There were other rules, too.

“You didn’t walk through a hallway looking at your cell phone,” she said. “You were paying attention to the customer who was trying to figure out where to go. You would walk over to help a couple staring into space, trying to figure out which elevator to take.”

These days, after more than a decade working as a manager for Hyatt Regency, Drury Inn & Suites and other hotel companies, Cernock has a new assignment: Bring those hospitality skills to Indiana University Health, the state’s largest hospital system.

Focus hospitality factboxAs IU Health’s experience design capability manager, she advises workers on everything from bed linens and cleaning services to room-service meals and the entire “arrival experience.” Her mission is to create a common hospitality brand across all 14 IU Health hospitals, so the patient experience is similar across the system.

It’s part of IU Health’s new push to be more consistent, and not leave the patient guessing where to go or what’s going on.

“Consumerism has come into health care,” said Cernock, 39, who started her new job last summer. “People have more choices where they can get care. We want to make the patient experience better.”

Around Indiana, hospitals are doubling down on the lofty goal of patient satisfaction. Some, like IU Health, are hiring managers to oversee various aspects of the patient experience, from registration to discharge.

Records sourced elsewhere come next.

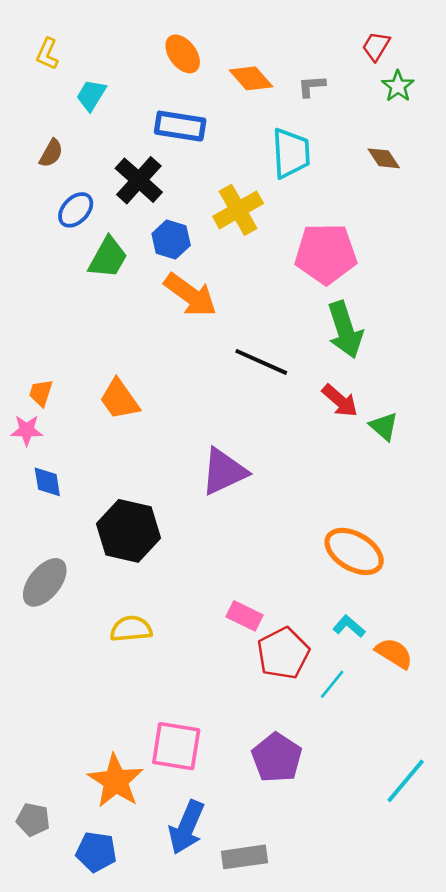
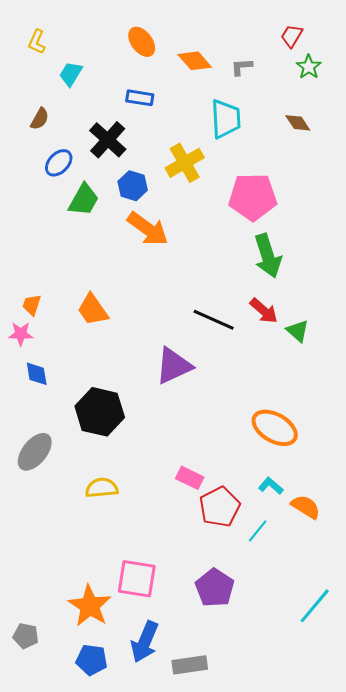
blue rectangle: (180, 126) -> (140, 98), size x0.7
black line: (261, 362) -> (214, 320), moved
blue pentagon: (96, 852) -> (92, 660), moved

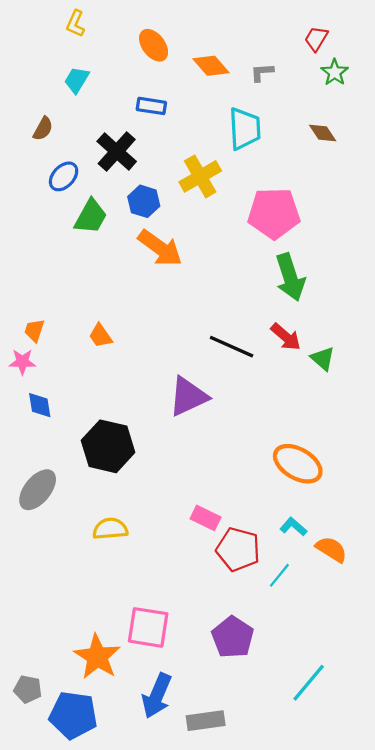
yellow L-shape: (37, 42) -> (76, 24), moved
orange trapezoid: (93, 310) -> (100, 336), size x0.7
red pentagon: (220, 507) -> (238, 549), turned -30
cyan line: (315, 606) -> (309, 683), moved
blue pentagon: (92, 660) -> (73, 715), moved, size x1.4

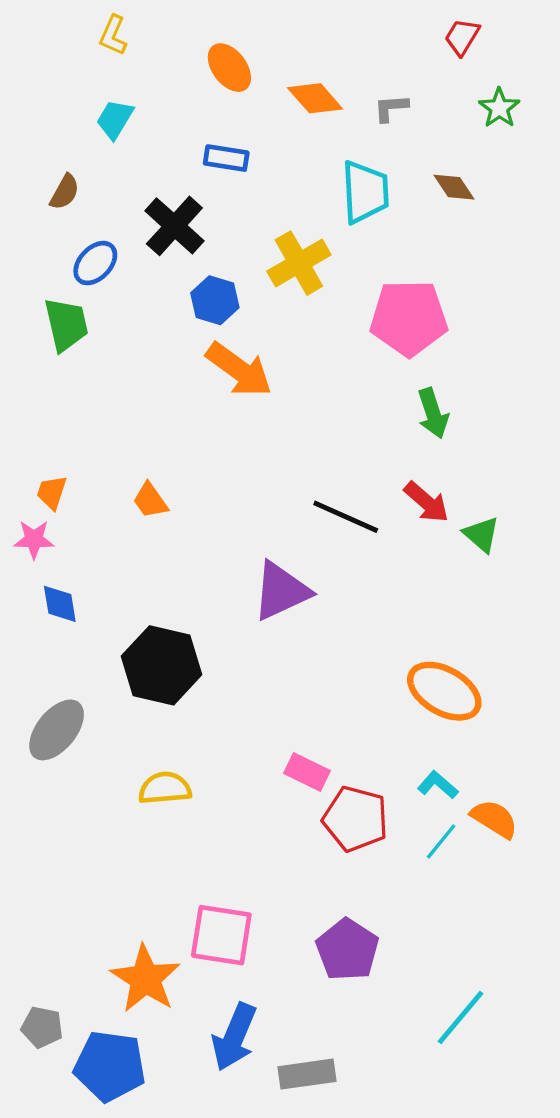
red trapezoid: (316, 39) -> (462, 37), moved
brown diamond: (323, 133) -> (454, 187), moved
green trapezoid: (91, 217) -> (66, 324), moved, turned -42
green arrow: (290, 277) -> (433, 413), size x0.7
cyan line: (279, 575) -> (441, 841), moved

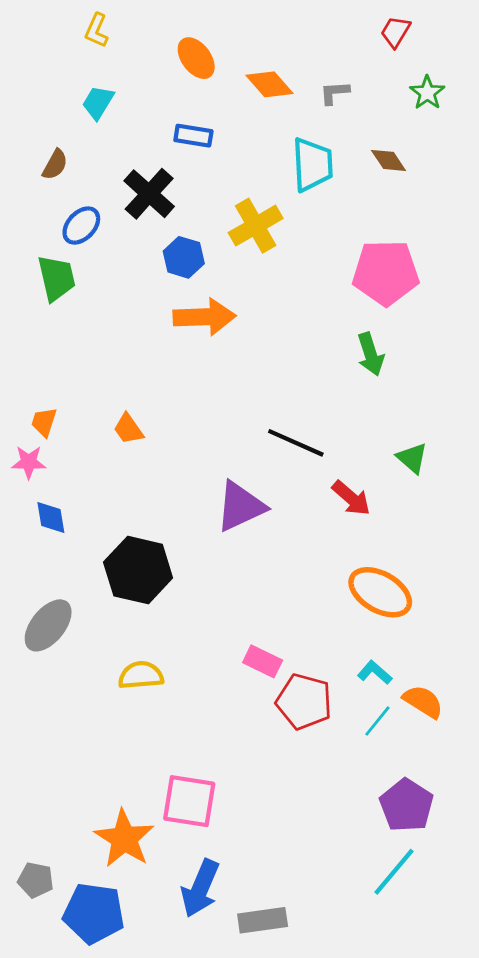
pink pentagon: (409, 318) -> (386, 273), moved
orange arrow: (239, 370) -> (204, 317), turned -38
red arrow: (427, 502) -> (351, 498), moved
purple pentagon: (347, 950) -> (407, 805), moved

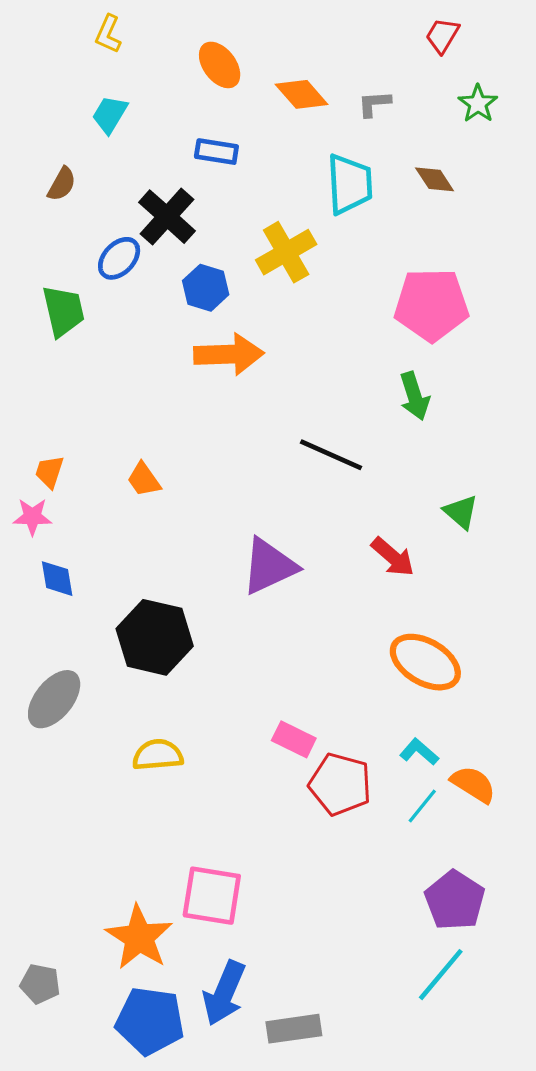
blue ellipse: (81, 226) -> (119, 258), moved
black line: (296, 443) -> (331, 455), moved
blue pentagon: (94, 913) -> (150, 1021), moved

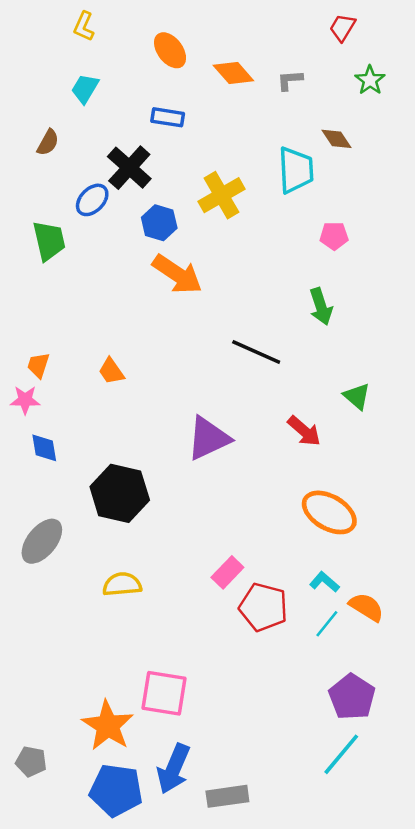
cyan trapezoid: (350, 184) -> (296, 170), moved
pink pentagon: (431, 305) -> (334, 236), size x0.5
orange arrow: (229, 354) -> (177, 274), turned 36
pink rectangle: (294, 739) -> (227, 572), turned -72

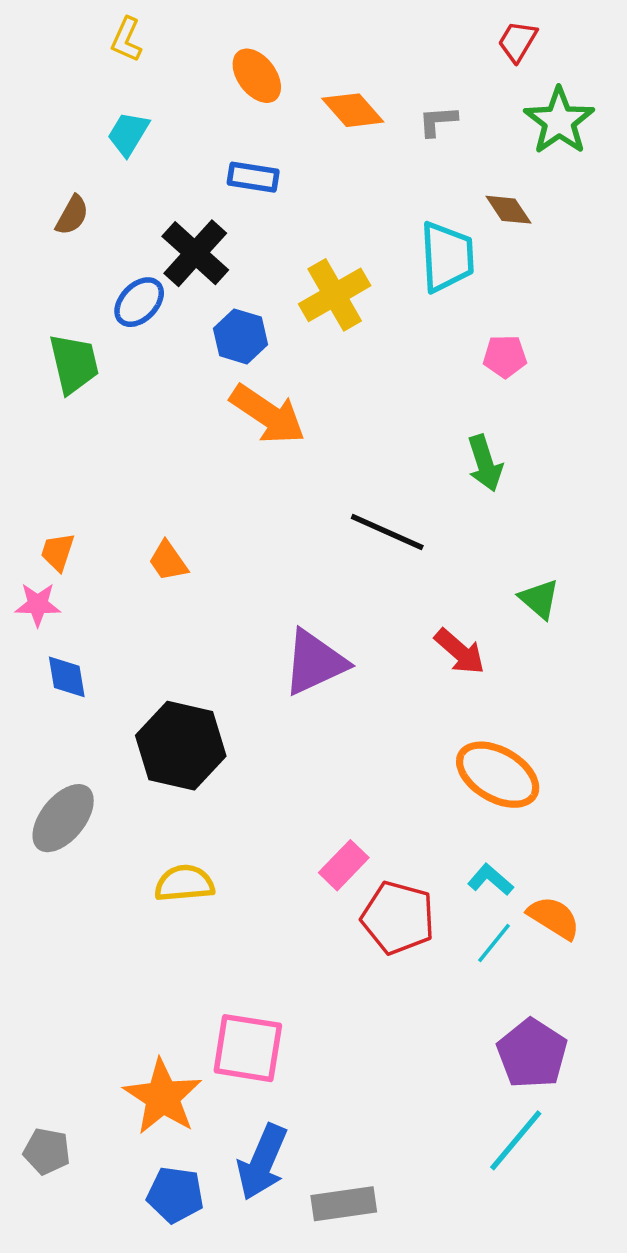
green star: (370, 80) -> (559, 121), size x1.5
blue pentagon: (116, 790) -> (175, 1195), size x0.7

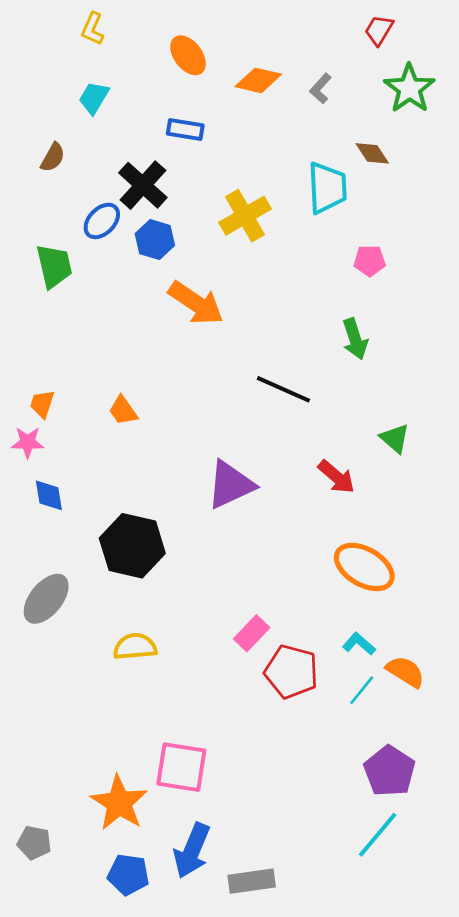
orange diamond: (353, 110) -> (258, 80), turned -36
gray L-shape: (438, 121) -> (321, 88), turned -44
blue hexagon: (241, 336) -> (155, 240), moved

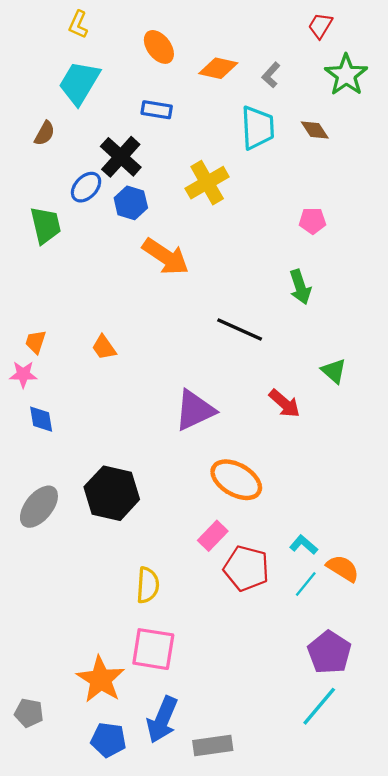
cyan trapezoid: (94, 98) -> (79, 83), size x1.6
cyan trapezoid: (327, 188) -> (258, 128), moved
black hexagon: (132, 546) -> (112, 493), moved
orange ellipse: (364, 567) -> (236, 480), moved
yellow semicircle: (135, 646) -> (148, 585), moved, turned 99

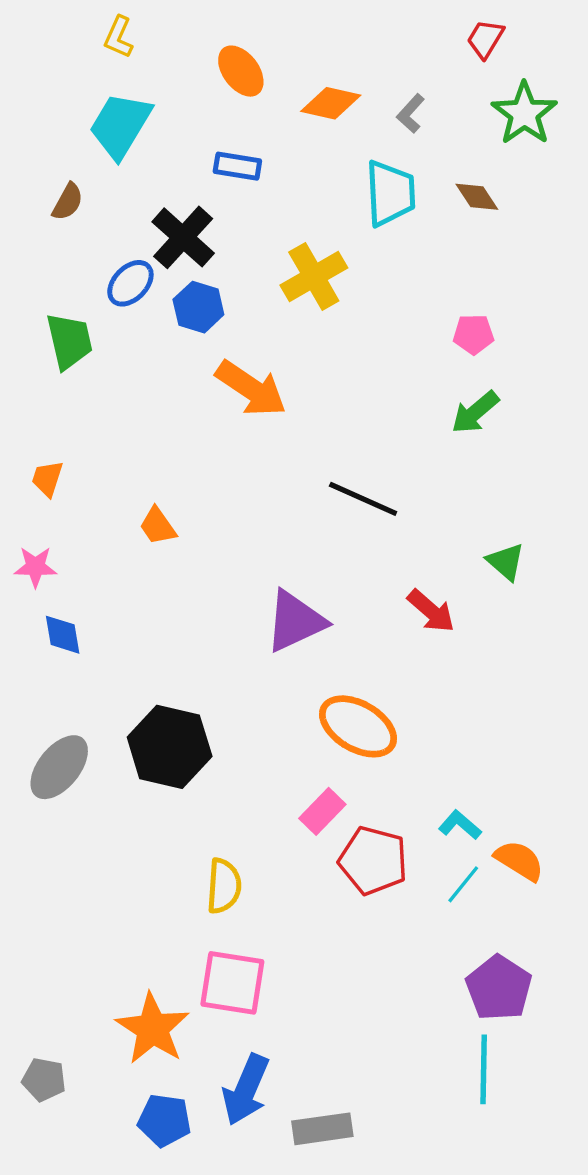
green arrow: (300, 287) -> (475, 412), moved, turned 68
orange trapezoid: (36, 342) -> (47, 479), moved
cyan line: (319, 706) -> (484, 1069), turned -39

Others are breaking down boundaries between departments to make sure all workers learn the drill, without needing to reach outside to the hotel industry. And at some hospitals, top executives are leading new-employee orientation sessions, with heavy emphasis on making patients and their families feel welcome and helped, with just as much emphasis on compassion as medical care.

There are good business reasons for the new emphasis.

In 2009, the federal Medicare program began requiring hospitals to report patient satisfaction scores so it could publish them on the website hospitalcompare.hhs.gov. The website allows visitors to compare up to three hospitals at a time over a broad range of categories—including procedure outcomes (from cataract surgery to pregnancy and delivery), complications and infections, readmissions and deaths by disease, use of medical imaging (to show possible overuse), and surveys of patient experience (such as the percentage of patients who reported their nurse always communicated well).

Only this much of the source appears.